Although focusing on glass during her undergraduate studies (earning a bachelor of fine arts degree from the Rhode Island School of Design), Ms. Biddle began to broaden her horizons during graduate school (earning a master's degree in fine arts from Virginia Commonwealth University School of the Arts). She felt that working with paper, wax, plaster, metal, even film and video, was a better fit for certain projects.
Since then she has exhibited her work in many galleries nationally and internationally. Her current exhibit, "Gravitational Pull," is on view at Filmmakers Galleries in Oakland through Dec. 6. There is a reception Friday at 6 p.m.

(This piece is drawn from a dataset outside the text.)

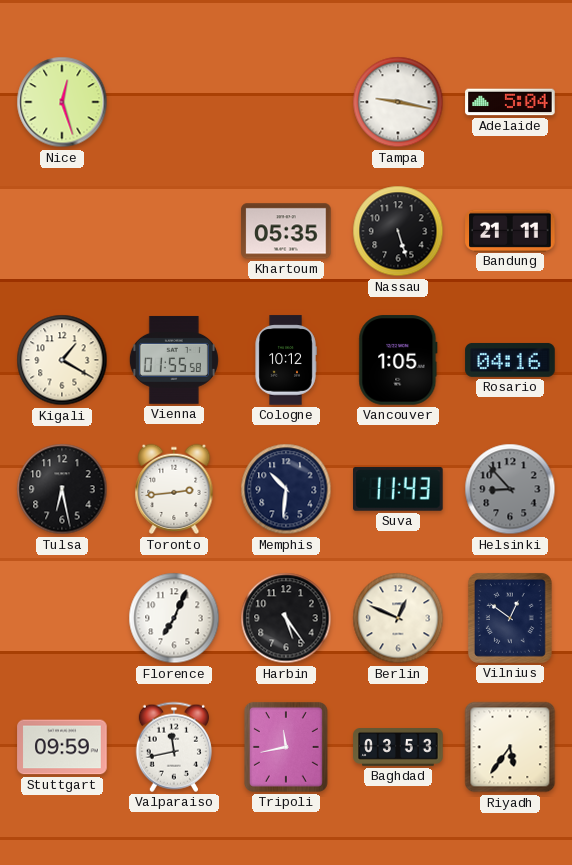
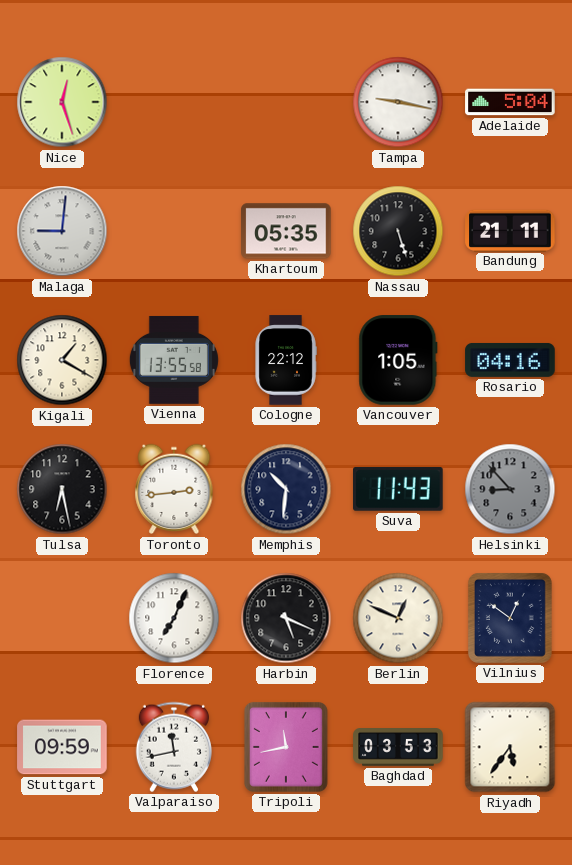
Malaga: none -> 9:01
Vienna: 01:55 -> 13:55
Cologne: 10:12 -> 22:12
Harbin: 5:24 -> 5:19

"Gravitational Pull" includes glass sculptures but also a series of landscape drawings in muted tones with pen and ink, a projected video of abstract images, and an intricate metal sculpture installation that brings to mind a network of tree branches.
Much of her inspiration for this body of work comes from landscapes in nature. She has traveled extensively, completing many artist residencies in different locations, most recently at Northlands Creative Glass in Scotland and Haystack Mountain Schools of Crafts in Maine. There she found inspiration in a wide range of landscapes, "from forest and sea, granite boulders and moss beds," she says.
Based in Philadelphia, Ms. Biddle is an adjunct instructor at Temple University's Tyler School of Art. Although she teaches glass, she says she goes through periods of being very focused on glass and then moves away from it. "Sometimes glass is just not the right material to bring an idea to life," she explains, so being able to work with a wider variety is important to her.